··· Data shown

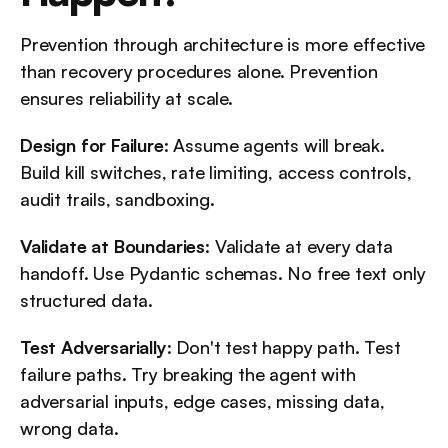
Prevention through architecture is more effective 
than recovery procedures alone. Prevention 
ensures reliability at scale.
Design for Failure
: Assume agents will break. 
Build kill switches, rate limiting, access controls, 
audit trails, sandboxing.
Validate at Boundaries
: Validate at every data 
handoff. Use Pydantic schemas. No free text only 
structured data.
Test Adversarially
: Don't test happy path. Test 
failure paths. Try breaking the agent with 
adversarial inputs, edge cases, missing data, 
wrong data.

······

▶ **What the task asks**:
Show all lines from the records above where the word "Validate" occurs.

▶ **Output for this exercise**:
Validate at Boundaries
: Validate at every data 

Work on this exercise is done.